-------- Exercise material
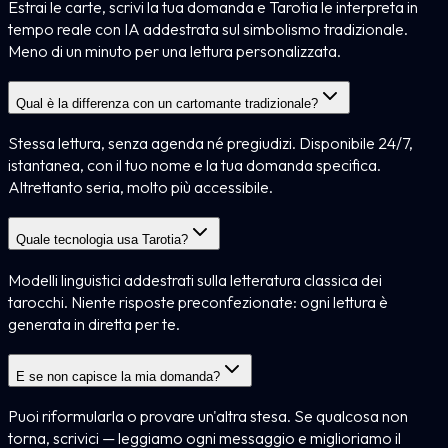
Estrai le carte, scrivi la tua domanda e Tarotia le interpreta in
tempo reale con IA addestrata sul simbolismo tradizionale.
Meno di un minuto per una lettura personalizzata.
Qual è la differenza con un cartomante tradizionale?
Stessa lettura, senza agenda né pregiudizi. Disponibile 24/7,
istantanea, con il tuo nome e la tua domanda specifica.
Altrettanto seria, molto più accessibile.
Quale tecnologia usa Tarotia?
Modelli linguistici addestrati sulla letteratura classica dei
tarocchi. Niente risposte preconfezionate: ogni lettura è
generata in diretta per te.
E se non capisce la mia domanda?
Puoi riformularla o provare un'altra stesa. Se qualcosa non
torna, scrivici — leggiamo ogni messaggio e miglioriamo il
----------------
Directions:
The finished copy should match the data above word for word and contain no pictures.

Solved problem:
Estrai le carte, scrivi la tua domanda e Tarotia le interpreta in
tempo reale con IA addestrata sul simbolismo tradizionale.
Meno di un minuto per una lettura personalizzata.
Qual è la differenza con un cartomante tradizionale?
Stessa lettura, senza agenda né pregiudizi. Disponibile 24/7,
istantanea, con il tuo nome e la tua domanda specifica.
Altrettanto seria, molto più accessibile.
Quale tecnologia usa Tarotia?
Modelli linguistici addestrati sulla letteratura classica dei
tarocchi. Niente risposte preconfezionate: ogni lettura è
generata in diretta per te.
E se non capisce la mia domanda?
Puoi riformularla o provare un'altra stesa. Se qualcosa non
torna, scrivici — leggiamo ogni messaggio e miglioriamo il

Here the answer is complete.